Hasta ahora, toda forma de sociedad ha estado fundada, como ya hemos visto, en el antagonismo de clases opresoras y oprimidas.
Pero para poder oprimir a una clase, deben asegurarse a esta ciertas condiciones que le permitan, al menos, arrastrar su existencia de esclavo. El siervo, en pleno régimen de servidumbre, se elevó a miembro de la comuna, lo mismo que el pequeño burgués se elevó a la categoría de burgués bajo el yugo del absolutismo feudal.
El obrero moderno, por el contrario, lejos de elevarse con el progreso de la industria, desciende siempre más y más por debajo de las condiciones de vida de su propia clase. El trabajador se convierte en un paupérrimo, y el pauperismo se desarrolla mucho más rápidamente que la población y la riqueza.
Y con esto se hace evidente que la burguesía ya no es capaz de seguir siendo la clase dominante de la sociedad ni de imponer a esta sus condiciones de existencia como ley suprema.

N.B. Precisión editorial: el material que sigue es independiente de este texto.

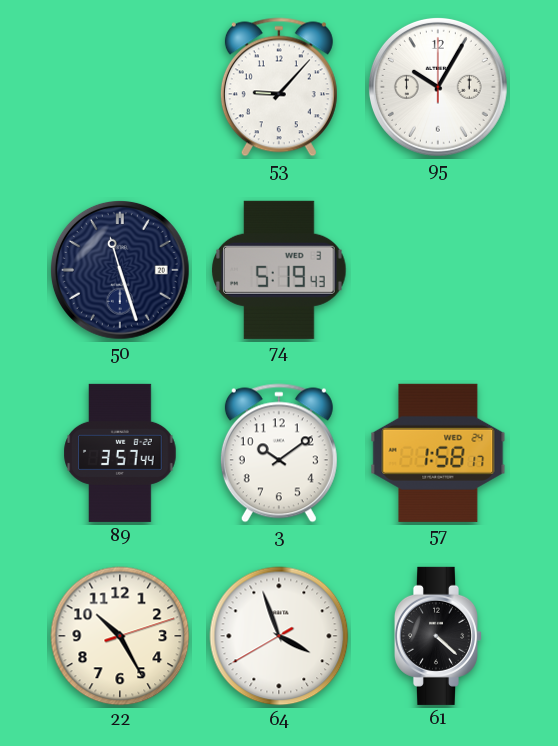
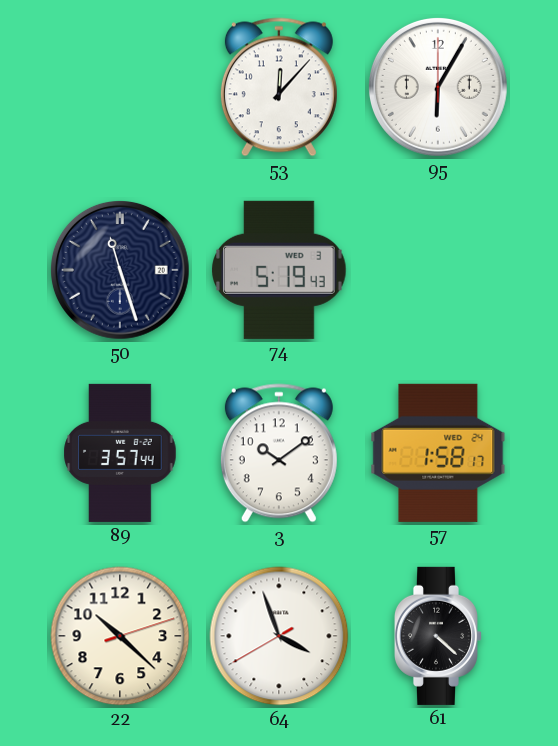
53: 9:07 -> 12:07
95: 10:05 -> 6:05
22: 10:25 -> 10:22
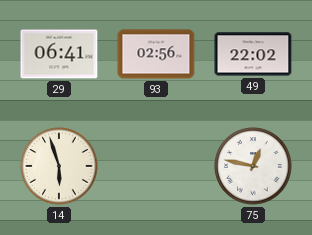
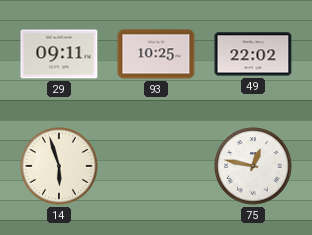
29: 06:41 -> 09:11
93: 02:56 -> 10:25
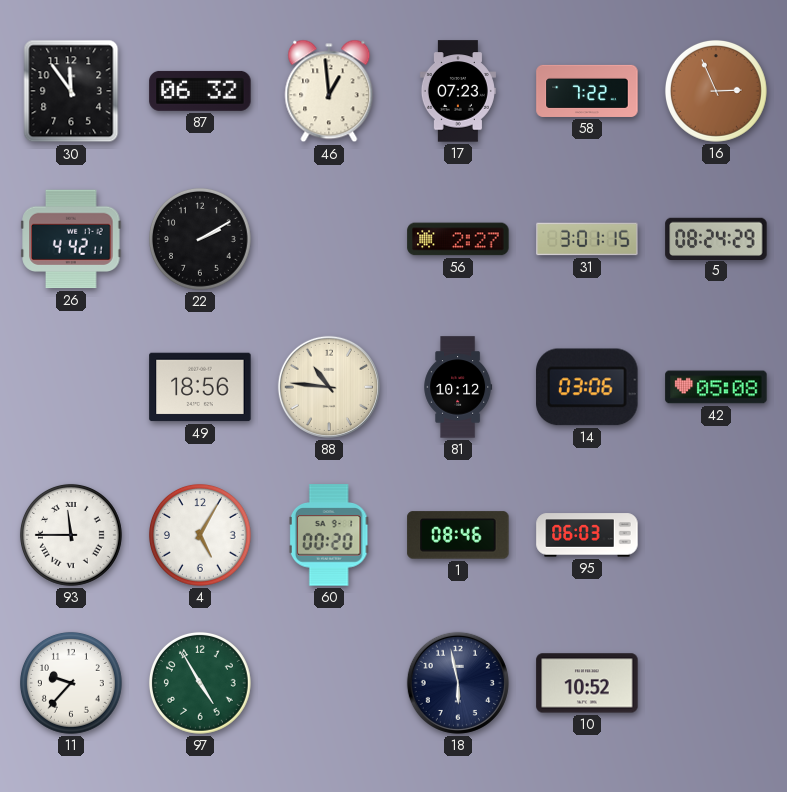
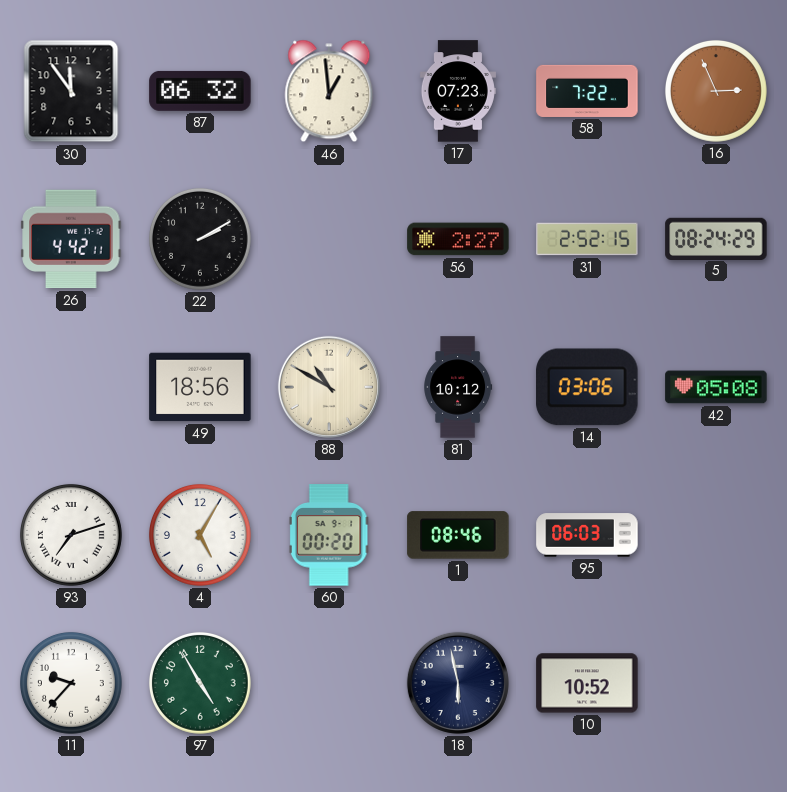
31: 3:01 -> 2:52
88: 10:46 -> 10:50
93: 11:45 -> 7:12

No es apta para reinar, porque es incompetente para asegurar a su esclavo la existencia ni siquiera dentro de la esclavitud, porque se ve obligada a dejarle caer hasta el punto de tener que mantenerle, en lugar de ser mantenida por él.
La sociedad ya no puede vivir bajo esta burguesía; a saber, su existencia ya no es compatible con la sociedad.
La condición esencial para la existencia y para la dominación de la clase burguesa es la formación y el incremento del capital; la condición de existencia del capital es el trabajo asalariado. El trabajo asalariado descansa exclusivamente sobre la competencia entre los obreros.